Directions for this task - I would like each line of the data that holds the word "tangy" copied out.

-=-=-=-=-

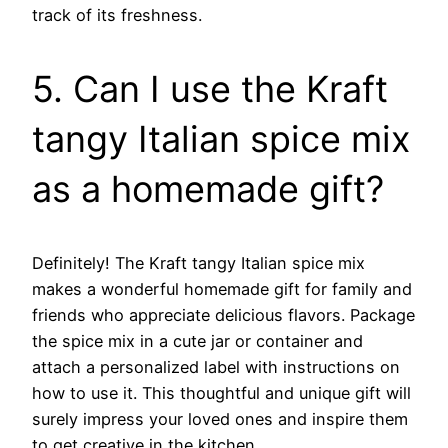
track of its freshness.
5. Can I use the Kraft
tangy Italian spice mix
as a homemade gift?
Definitely! The Kraft tangy Italian spice mix
makes a wonderful homemade gift for family and
friends who appreciate delicious flavors. Package
the spice mix in a cute jar or container and
attach a personalized label with instructions on
how to use it. This thoughtful and unique gift will
surely impress your loved ones and inspire them
to get creative in the kitchen.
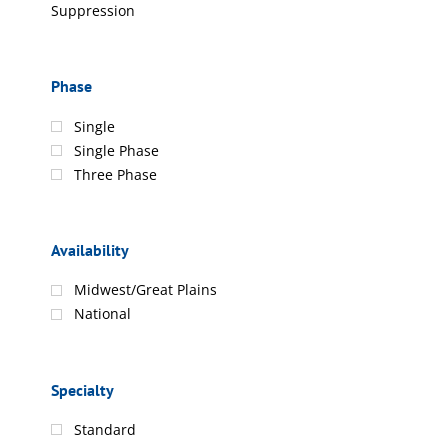
Suppression
Phase
Single
Single Phase
Three Phase
Availability
Midwest/Great Plains
National
Specialty
Standard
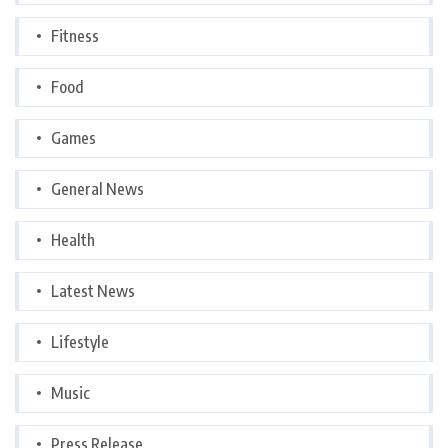
Fitness
Food
Games
General News
Health
Latest News
Lifestyle
Music
Press Release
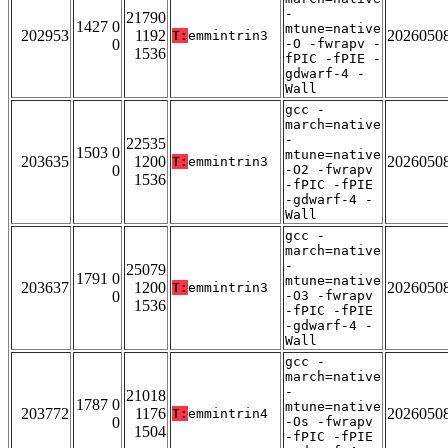
-
21790
1427 0
mtune=native
202953
1192
2026050
T:
emmintrin3
0
-O -fwrapv -
1536
fPIC -fPIE -
gdwarf-4 -
Wall
gcc -
march=native
-
22535
1503 0
mtune=native
203635
1200
2026050
T:
emmintrin3
0
-O2 -fwrapv
1536
-fPIC -fPIE
-gdwarf-4 -
Wall
gcc -
march=native
-
25079
1791 0
mtune=native
203637
1200
2026050
T:
emmintrin3
0
-O3 -fwrapv
1536
-fPIC -fPIE
-gdwarf-4 -
Wall
gcc -
march=native
-
21018
1787 0
mtune=native
203772
1176
2026050
T:
emmintrin4
0
-Os -fwrapv
1504
-fPIC -fPIE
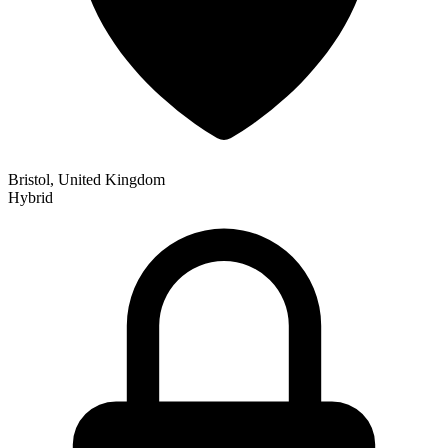
Bristol, United Kingdom
Hybrid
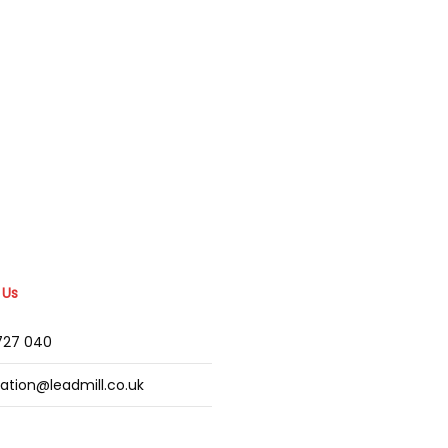
 Us
2727 040
mation@leadmill.co.uk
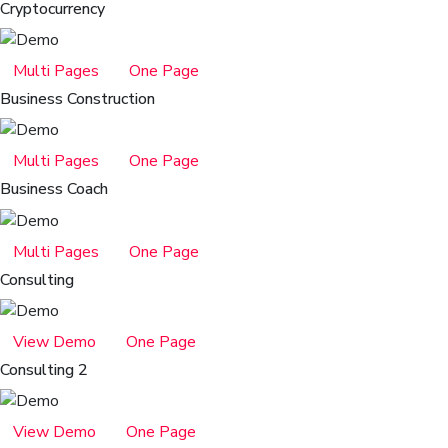
Cryptocurrency
Multi Pages
One Page
Business Construction
Multi Pages
One Page
Business Coach
Multi Pages
One Page
Consulting
View Demo
One Page
Consulting 2
View Demo
One Page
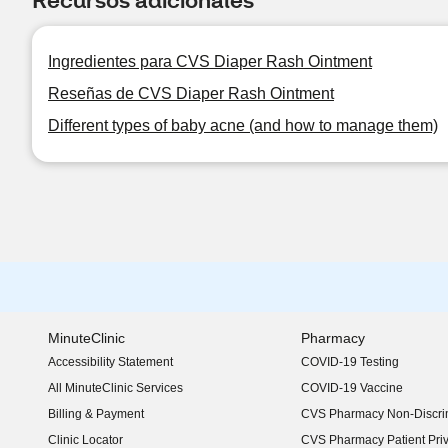
Ingredientes para CVS Diaper Rash Ointment
Reseñas de CVS Diaper Rash Ointment
Different types of baby acne (and how to manage them)
MinuteClinic
Pharmacy
Accessibility Statement
COVID-19 Testing
(opens in new window)
All MinuteClinic Services
COVID-19 Vaccine
Billing & Payment
CVS Pharmacy Non-Discrim
Clinic Locator
CVS Pharmacy Patient Pri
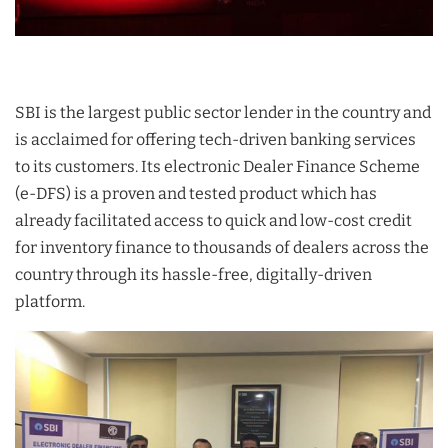
SBI is the largest public sector lender in the country and
is acclaimed for offering tech-driven banking services
to its customers. Its electronic Dealer Finance Scheme
(e-DFS) is a proven and tested product which has
already facilitated access to quick and low-cost credit
for inventory finance to thousands of dealers across the
country through its hassle-free, digitally-driven
platform.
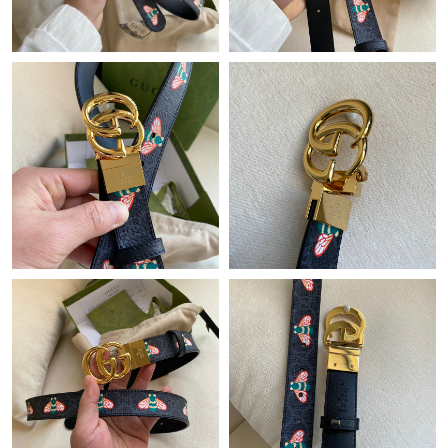
Just Sold: Charlie from San Francisco on Jul 08, 2026 at 4:08
PM.
Just Sold: Tina from Las Vegas on Jul 23, 2026 at 8:51 AM.
Just Sold: Rachel from Chicago on Jul 03, 2026 at 7:26 PM.
Just Sold: Helen from Sydney on Jul 01, 2026 at 9:41 AM.
Just Sold: Adam from Phoenix on Jun 18, 2026 at 6:39 PM.
Just Sold: Rachel from San Diego on May 09, 2026 at 6:22 PM.
Just Sold: Adam from Orlando on Jul 14, 2026 at 11:53 AM.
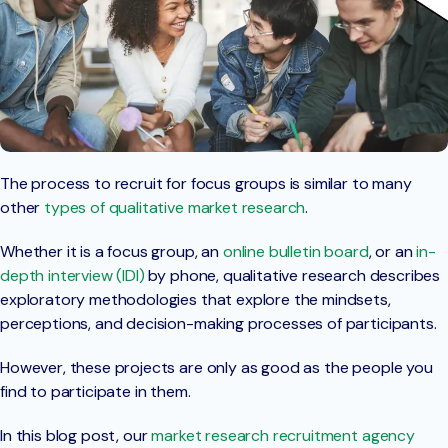
The process to recruit for focus groups is similar to many
other
types of qualitative market research
.
Whether it is a focus group, an
online bulletin board
, or an
in-
depth interview (IDI)
by phone, qualitative research describes
exploratory methodologies that explore the mindsets,
perceptions, and decision-making processes of participants.
However, these projects are only as good as the people you
find to participate in them.
In this blog post, our
market research recruitment agency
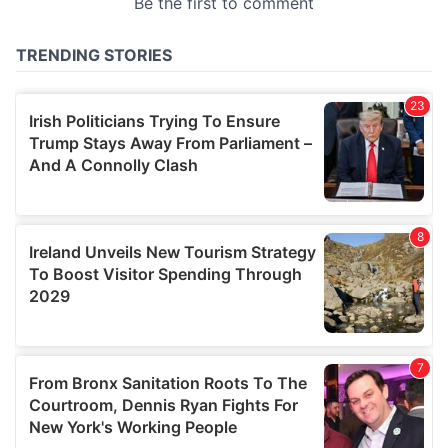
provided to them or that they’ve collected from your use
of their services.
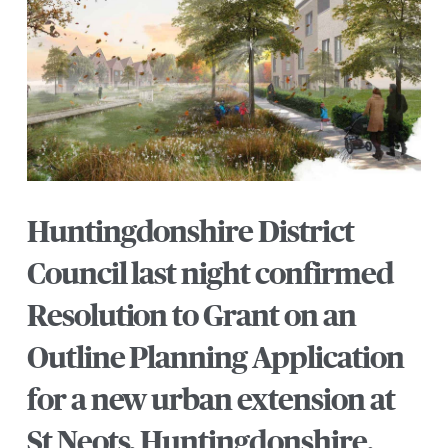
Huntingdonshire District
Council last night confirmed
Resolution to Grant on an
Outline Planning Application
for a new urban extension at
St Neots, Huntingdonshire.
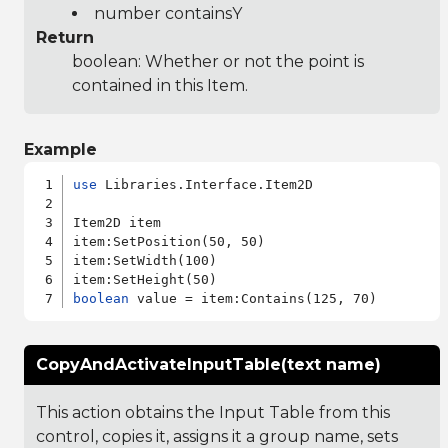
number containsY
Return
boolean: Whether or not the point is
contained in this Item.
Example
use
 Libraries.Interface.Item2D

Item2D item

item:SetPosition(50, 50)

item:SetWidth(100)

boolean
CopyAndActivateInputTable(text name)
This action obtains the Input Table from this
control, copies it, assigns it a group name, sets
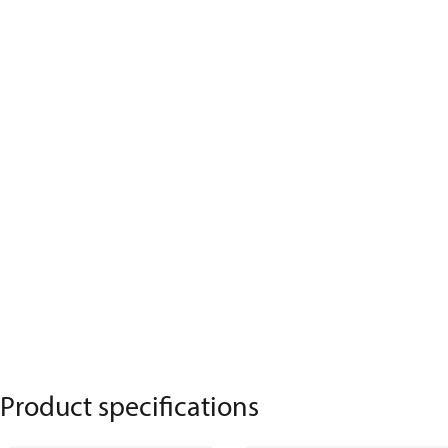
Product specifications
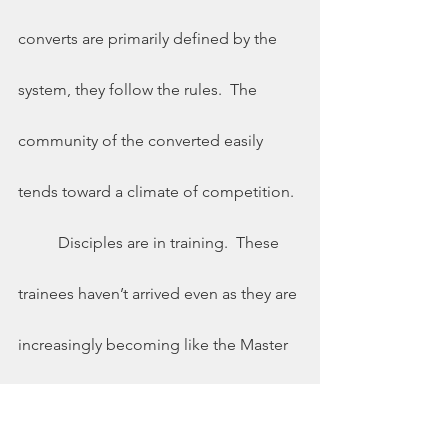
converts are primarily defined by the 
system, they follow the rules.  The 
community of the converted easily 
tends toward a climate of competition. 
	Disciples are in training.  These 
trainees haven’t arrived even as they are 
increasingly becoming like the Master 
(Luke 6:40).  Because they are training, 
grace is preeminent.  We give grace to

-=-=-=-=-

Answer for the task -
tangy Italian spice mix
Definitely! The Kraft tangy Italian spice mix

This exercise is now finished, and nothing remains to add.